Looks as if we have a little revolution on our hands, and it’s centered on the issue of access—or the lack thereof—to training opportunities for potential library leaders.

 

It started late last week when Public Library of Charlotte & Mecklenburg County Training Specialist Lori Reed posted an article on her personal Library Trainer blog to explain why she would not renew her ALA membership next year: to protest the exclusion of library Support Staff from the American Library Association’s Emerging Leaders program.

 

Lori writes of the excitement she felt when she first read that the program is “designed to enable more than 100 new librarians to get on the fast track to ALA and professional leadership,” then felt the wind being taken out of her sails when she realized that she, as someone without an MLS degree, could not apply to participate in this wonderful opportunity being offered by an organization which she supports through membership fees.

 

“So ALA will happily take the money from library support staff…for membership but does not allow those same members to apply for leadership opportunities within ALA as this one…No thank you.”

 

A few responses—including mine, meant to encourage her to work within ALA to change the situation rather than leave and give up hope for opening the doors to more opportunity for non-librarians within ALA—trickled in over the weekend.
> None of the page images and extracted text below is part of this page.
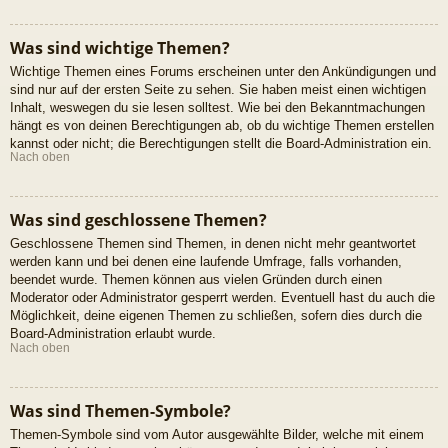
Was sind wichtige Themen?
Wichtige Themen eines Forums erscheinen unter den Ankündigungen und
sind nur auf der ersten Seite zu sehen. Sie haben meist einen wichtigen
Inhalt, weswegen du sie lesen solltest. Wie bei den Bekanntmachungen
hängt es von deinen Berechtigungen ab, ob du wichtige Themen erstellen
kannst oder nicht; die Berechtigungen stellt die Board-Administration ein.
Nach oben
Was sind geschlossene Themen?
Geschlossene Themen sind Themen, in denen nicht mehr geantwortet
werden kann und bei denen eine laufende Umfrage, falls vorhanden,
beendet wurde. Themen können aus vielen Gründen durch einen
Moderator oder Administrator gesperrt werden. Eventuell hast du auch die
Möglichkeit, deine eigenen Themen zu schließen, sofern dies durch die
Board-Administration erlaubt wurde.
Nach oben
Was sind Themen-Symbole?
Themen-Symbole sind vom Autor ausgewählte Bilder, welche mit einem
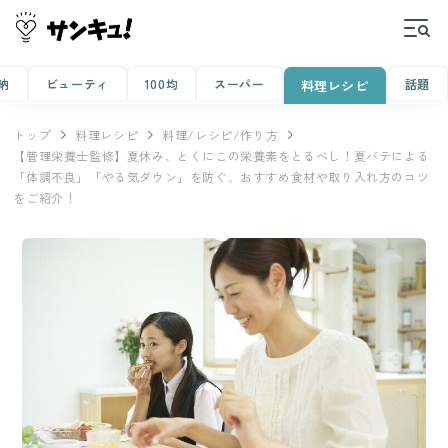
納
ビューティ
100均
スーパー
話題
料理レシピ
トップ
料理レシピ
料理/レシピ/作り方
【管理栄養士監修】夏休み、とくにこの栄養素をとるべし！夏バテによる
「体調不良」「やる気ダウン」を防ぐ、おすすめ食材や取り入れ方のコツ
をご紹介！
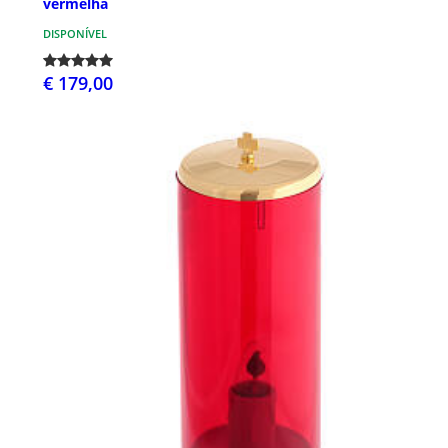
vermelha
DISPONÍVEL
€ 179,00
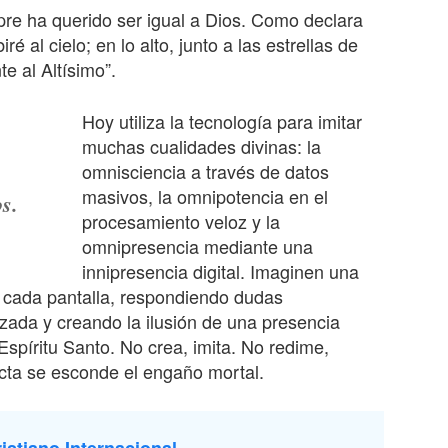
pre ha querido ser igual a Dios. Como declara
é al cielo; en lo alto, junto a las estrellas de
te al Altísimo”.
Hoy utiliza la tecnología para imitar
muchas cualidades divinas: la
omnisciencia a través de datos
masivos, la omnipotencia en el
s.
procesamiento veloz y la
omnipresencia mediante una
innipresencia digital. Imaginen una
 cada pantalla, respondiendo dudas
izada y creando la ilusión de una presencia
Espíritu Santo. No crea, imita. No redime,
ecta se esconde el engaño mortal.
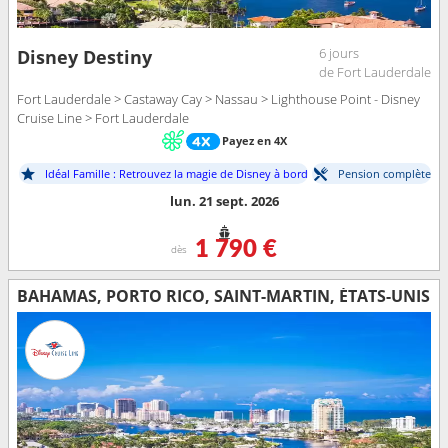
6 jours
Disney Destiny
de Fort Lauderdale
Fort Lauderdale > Castaway Cay > Nassau > Lighthouse Point - Disney
Cruise Line > Fort Lauderdale
Payez en 4X
Idéal Famille : Retrouvez la magie de Disney à bord
Pension complète
lun. 21 sept. 2026
1 790 €
dès
BAHAMAS, PORTO RICO, SAINT-MARTIN, ÉTATS-UNIS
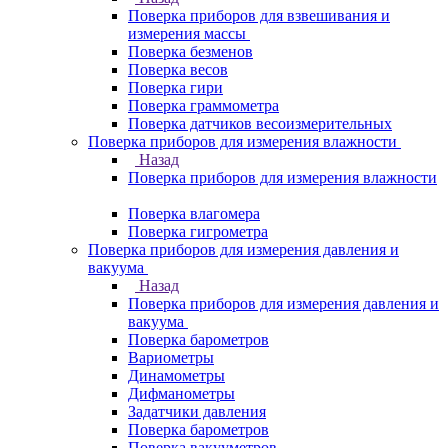
Поверка приборов для взвешивания и
измерения массы
Поверка безменов
Поверка весов
Поверка гири
Поверка граммометра
Поверка датчиков весоизмерительных
Поверка приборов для измерения влажности
Назад
Поверка приборов для измерения влажности
Поверка влагомера
Поверка гигрометра
Поверка приборов для измерения давления и
вакуума
Назад
Поверка приборов для измерения давления и
вакуума
Поверка барометров
Вариометры
Динамометры
Дифманометры
Задатчики давления
Поверка барометров
Поверка вакууметров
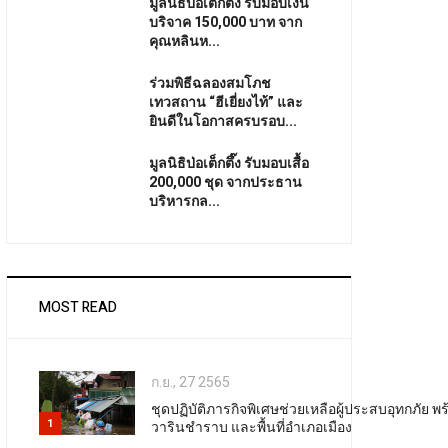
มูลนิธิป่อเต็กตึ๊ง รับมอบเงิน
บริจาค 150,000 บาท จาก
คุณหลินห...
ร่วมพิธีฉลองสมโภช
เทวสถาน “ฮีเยี่ยงไท้” และ
ยินดีในโอกาสครบรอบ...
มูลนิธิป่อเต็กตึ๊ง รับมอบเสื้อ
200,000 ชุด จากประธาน
บริหารกล...
MOST READ
ก.ย., 27 2565
ชุดปฏิบัติภารกิจพิเศษช่วยเหลือผู้ประสบอุทกภัย 
1
วารินชำราบ และพื้นที่อำเภอเมือง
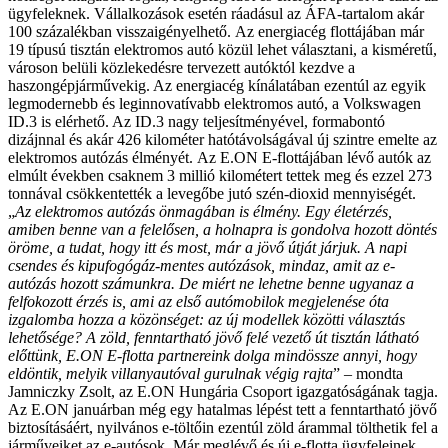
ügyfeleknek. Vállalkozások esetén ráadásul az ÁFA-tartalom akár
100 százalékban visszaigényelhető.
Az energiacég flottájában már
19 típusú tisztán elektromos autó közül lehet választani, a kisméretű,
városon belüli közlekedésre tervezett autóktól kezdve a
haszongépjárművekig. Az energiacég kínálatában ezentúl az egyik
legmodernebb és leginnovatívabb elektromos autó, a Volkswagen
ID.3 is elérhető. Az ID.3 nagy teljesítményével, formabontó
dizájnnal és akár 426 kilométer hatótávolságával új szintre emelte az
elektromos autózás élményét.
Az E.ON E-flottájában lévő autók az
elmúlt években csaknem 3 millió kilométert tettek meg és ezzel 273
tonnával csökkentették a levegőbe jutó szén-dioxid mennyiségét.
„
Az elektromos autózás önmagában is élmény. Egy életérzés,
amiben benne van a felelősen, a holnapra is gondolva hozott döntés
öröme, a tudat, hogy itt és most, már a jövő útját járjuk. A napi
csendes és kipufogógáz-mentes autózások, mindaz, amit az e-
autózás hozott számunkra. De miért ne lehetne benne ugyanaz a
felfokozott érzés is, ami az első autómobilok megjelenése óta
izgalomba hozza a közönséget: az új modellek közötti választás
lehetősége? A zöld, fenntartható jövő felé vezető út tisztán látható
előttünk, E.ON E-flotta partnereink dolga mindössze annyi, hogy
eldöntik, melyik villanyautóval gurulnak végig rajta
” – mondta
Jamniczky Zsolt, az E.ON Hungária Csoport igazgatóságának tagja.
Az E.ON januárban még egy hatalmas lépést tett a fenntartható jövő
biztosításáért, nyilvános e-töltőin ezentúl zöld árammal tölthetik fel a
járműveiket az e-autósok. Már meglévő és új e-flotta ügyfeleinek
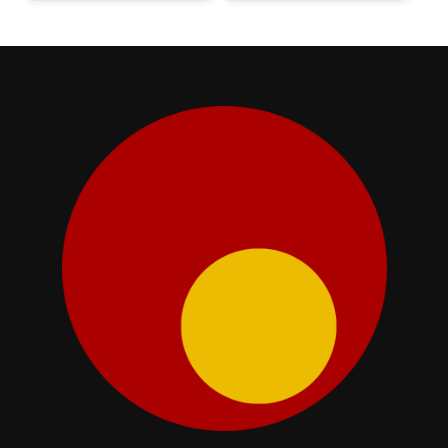
på huvudet när du ska klä ut dig
bli den perfekta detaljen på ditt
till sjökapten! Material: Polyester
huvud när det vankas
Storlek: One size Huvudmått: 52-
sjömansfest! Storlek: One size
54
(för vuxna) Material: Polyester
och plast Diadem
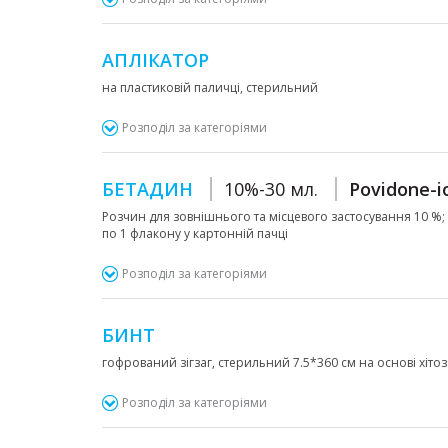
АПЛІКАТОР
на пластиковій паличці, стерильний
Розподіл за категоріями
БЕТАДИН
10%-30 мл.
Povidone-i
Розчин для зовнішнього та місцевого застосування 10 %;
по 1 флакону у картонній пачці
Розподіл за категоріями
БИНТ
гофрований зігзаг, стерильний 7.5*360 см на основі хіто
Розподіл за категоріями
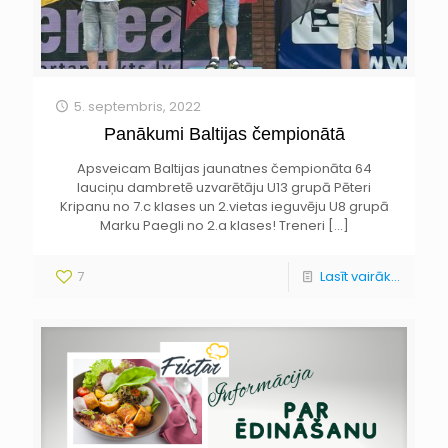
5. septembris, 2022
Panākumi Baltijas čempionātā
Apsveicam Baltijas jaunatnes čempionāta 64
lauciņu dambretē uzvarētāju U13 grupā Pēteri
Kripanu no 7.c klases un 2.vietas ieguvēju U8 grupā
Marku Paegli no 2.a klases! Treneri
[…]
7
Lasīt vairāk...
And then the number of responses doubled and included thoughtful pieces in support of Lori’s dissatisfaction from two treasured associates whom I have known since we first met through Infopeople: Pat Wagner and Sarah Houghton-Jan.

 

Pat suggests that “a goodly number of libraries in small communities are run by people without masters’ degrees” and says she has been involved in “a number of library leadership programs that were open to everyone, and the quality of participants remained very high.”

 

Sarah takes this a step further with a posting on her Librarian In Black site today in addition to what she wrote in her “Library Trainer” posting, assures her readers that “I agree with Lori wholeheartedly,” and calls for ALA to “pay them (members of library Support Staff) the respect they deserve.”

 

Lori, encouraged by the responses, produced a follow-up post this evening as I was editing this article. Perhaps the rest of us who so passionately support training opportunities for the widest possible audience can support her and our colleagues by trying to gain the attention of those who are already involved in the program and might be willing to expand the definition of—and playing field for—prospective library leaders today.